__Task brief__. Run through the records and show each line that includes the string "manual".

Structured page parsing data
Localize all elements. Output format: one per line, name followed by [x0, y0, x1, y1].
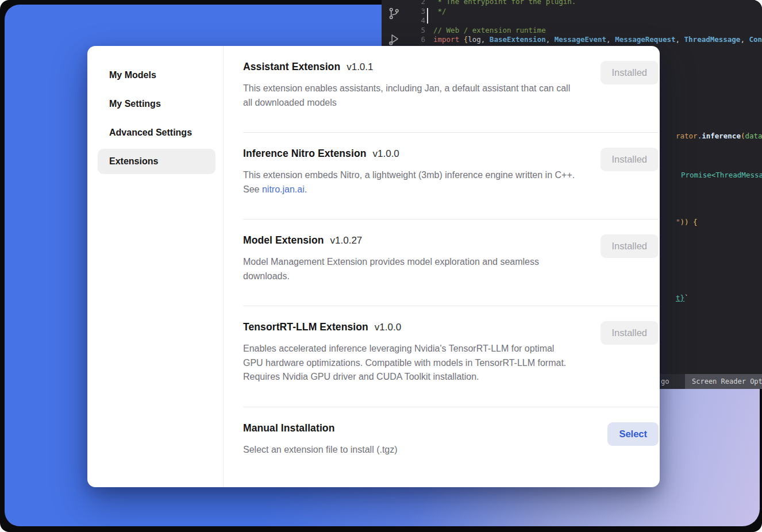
manual-installation-description: Select an extension file to install (.tg… — [243, 443, 575, 457]
extension-row: Model Extension v1.0.27 Model Management… — [243, 219, 659, 306]
installed-button[interactable]: Installed — [601, 234, 659, 258]
select-button[interactable]: Select — [607, 422, 659, 446]
extension-description: Model Management Extension provides mode… — [243, 255, 575, 283]
extension-version: v1.0.0 — [373, 148, 399, 160]
editor-code-area[interactable]: 2 * The entrypoint for the plugin.3 */45… — [406, 0, 762, 45]
installed-button[interactable]: Installed — [601, 61, 659, 84]
extension-version: v1.0.27 — [330, 235, 363, 246]
manual-installation-title: Manual Installation — [243, 422, 334, 434]
extension-description: This extension embeds Nitro, a lightweig… — [243, 168, 575, 196]
extension-name: Assistant Extension — [243, 61, 340, 73]
extension-version: v1.0.0 — [375, 322, 401, 333]
settings-sidebar: My ModelsMy SettingsAdvanced SettingsExt… — [87, 46, 224, 487]
settings-modal: My ModelsMy SettingsAdvanced SettingsExt… — [87, 46, 660, 487]
sidebar-item-advanced-settings[interactable]: Advanced Settings — [98, 120, 215, 145]
screenshot-frame: 2 * The entrypoint for the plugin.3 */45… — [0, 0, 762, 532]
extension-row: Assistant Extension v1.0.1 This extensio… — [243, 46, 659, 133]
run-debug-icon[interactable] — [387, 33, 401, 46]
extension-name: Model Extension — [243, 234, 324, 246]
installed-button[interactable]: Installed — [601, 148, 659, 171]
sidebar-item-extensions[interactable]: Extensions — [98, 149, 215, 174]
extensions-list: Assistant Extension v1.0.1 This extensio… — [224, 46, 660, 487]
extension-row: Inference Nitro Extension v1.0.0 This ex… — [243, 133, 659, 219]
installed-button[interactable]: Installed — [601, 321, 659, 345]
screen-reader-optimized-chip[interactable]: Screen Reader Optimized — [685, 374, 762, 389]
sidebar-item-my-settings[interactable]: My Settings — [98, 91, 215, 117]
extension-name: Inference Nitro Extension — [243, 148, 367, 160]
extension-version: v1.0.1 — [347, 61, 373, 73]
manual-installation-row: Manual Installation Select an extension … — [243, 407, 659, 480]
extension-row: TensortRT-LLM Extension v1.0.0 Enables a… — [243, 306, 659, 407]
source-control-icon[interactable] — [387, 7, 401, 20]
extension-name: TensortRT-LLM Extension — [243, 321, 368, 333]
status-bar-left-text: go — [661, 374, 669, 389]
extension-description: Enables accelerated inference leveraging… — [243, 342, 575, 384]
sidebar-item-my-models[interactable]: My Models — [98, 63, 215, 88]
extension-description: This extension enables assistants, inclu… — [243, 82, 575, 110]
extension-link[interactable]: nitro.jan.ai. — [262, 184, 307, 194]
editor-cursor — [427, 8, 428, 24]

__Solution to this task__.
manual-installation-description: Select an extension file to install (.tg… — [243, 443, 575, 457]
manual-installation-title: Manual Installation — [243, 422, 334, 434]
manual-installation-row: Manual Installation Select an extension … — [243, 407, 659, 480]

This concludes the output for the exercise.